Tools for Innovation Implementation
There are often many challenges when it comes to putting innovation into practice. So how do you meet these challenges head on? According to Marc Ventresca, Programme Director on the Oxford Strategic Innovation Programme from Saïd Business School, University of Oxford, you start with the three Rs of implementation.
Transcript
When you’ve been close to innovation, when you’ve either been someone who’s trying to lead innovation, you’ve observed someone trying to do that, what do you think about? What are the kinds of issues you notice? What do you worry about, when someone says, “We’re going to make things different here”?
I think if we reflect for even a few minutes, we’ll come up with a number of considerations: we don’t all agree, the boss isn’t on board, we don’t have the resources. We have a pretty familiar litany of reasons why it’s hard to do innovation, why it often fails, and the kinds of conventional reasons people offer for that.
To speak to that, I want to work with you and talk through a couple of very basic ideas, both about how we think about what organisations are and what they do, and what effective leaders do. I want to share with you this visual that we have. We’re calling it the three Rs of implementation.

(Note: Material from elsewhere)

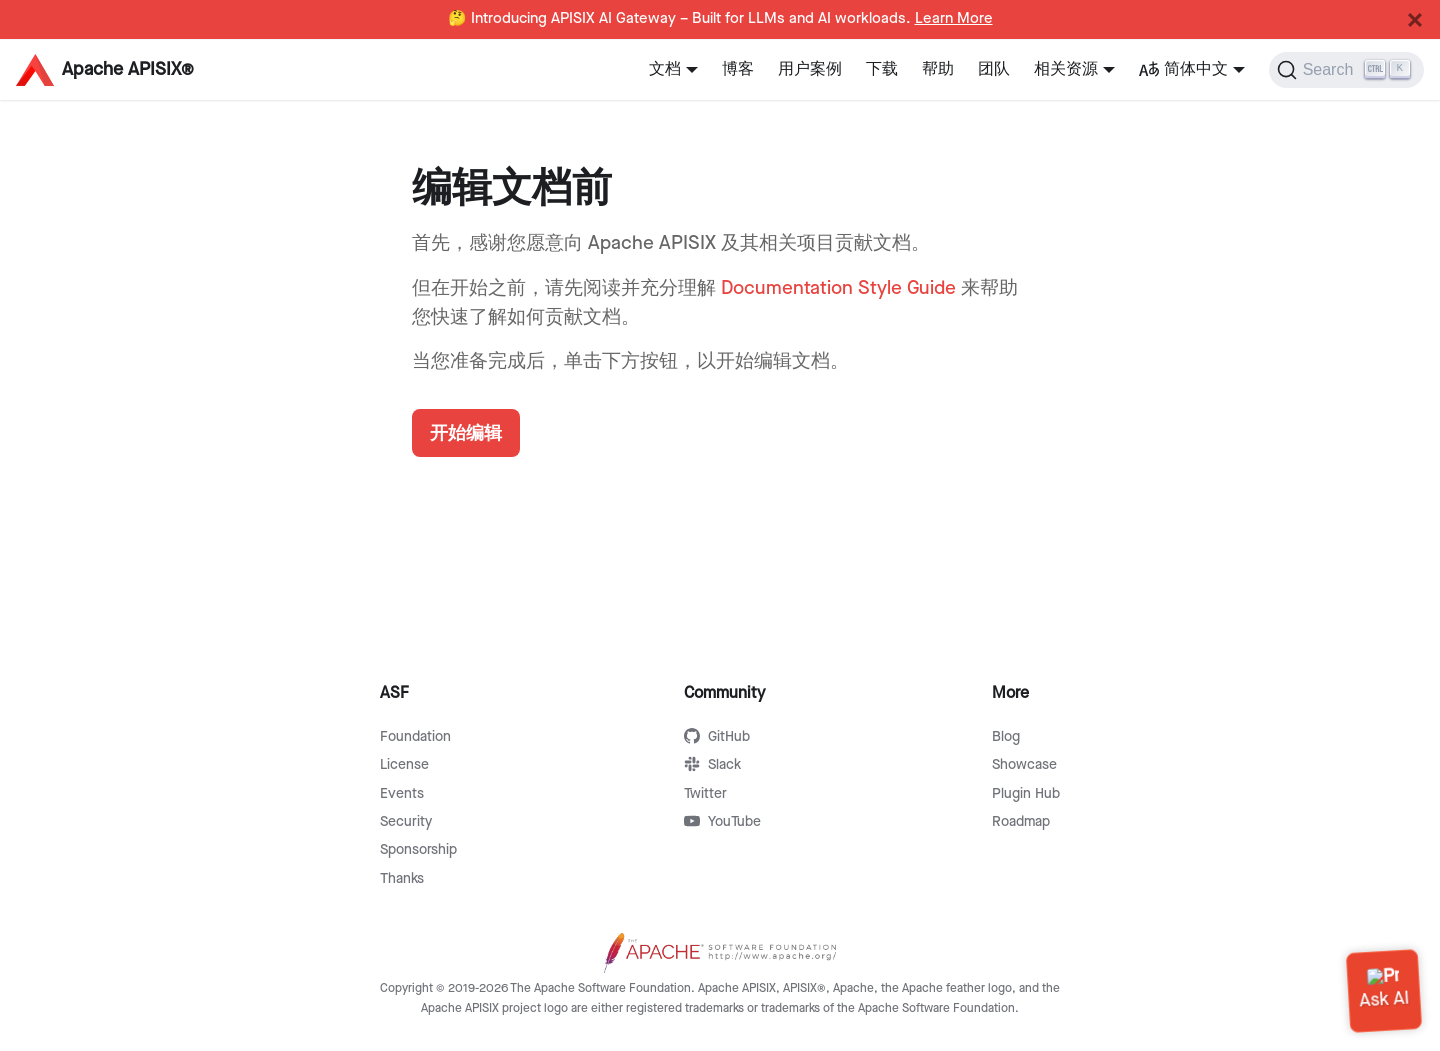 Image resolution: width=1440 pixels, height=1051 pixels. Describe the element at coordinates (665, 69) in the screenshot. I see `文档` at that location.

The three Rs are: what are the current rules of the game, what are the current resources available to you, and what are the relationships that you have?
So, rules of the game are the values and norms held by the dominant coalition. They reflect how we do things in this organisation – what’s appropriate, what’s expected. Rules of the game can be both explicit, visible, but also tacit. So the work of understanding the rules of the game is a non-trivial task.
Resources can be people, staff, time, money, expertise. In other words, both tangible and intangible resources.
And finally, relationships involve network connections, social ties, linkages between your unit and other units.
Rules of the game, resources, and relationships are not meant to be narrow and specific. They’re very general ways of looking at a situation, beginning to always say, “What are the rules of the game here? Why is that important?” Because the rules of the game can define which resources are valuable or not. The same resource, the same expertise – in two different settings – in one, it may be valued and taken seriously, in another, it may not be valued.
Right, same thing with relationships. Are these strong and weak tie networks, are these social connections? Are these connections born out of common expertise or common interests? In other words, in this case, we’re saying, the rules of the game, resources, and relationships are three ways of assessing and taking account of, “What do you have available to you, to act in this organisation? What do you have available to you to get things done?”
The three Rs you can use in two ways: diagnostically and prescriptively. So first, the three Rs analysis says, “What’s the situation today? Who is the dominant coalition? What are the rules of the game that are in place? What are the resources I have now? What are the relationships I have now?”
That’s also the beginning, then, of building an action agenda to say, “And what kind of resources do I need to build to be more effective here?” or, “What kind of relationships are important here that I need to engage with or develop or deepen?” And when you begin to think about this, you realise, if you have resources and relationships, you may well be able to redefine the rules of the game.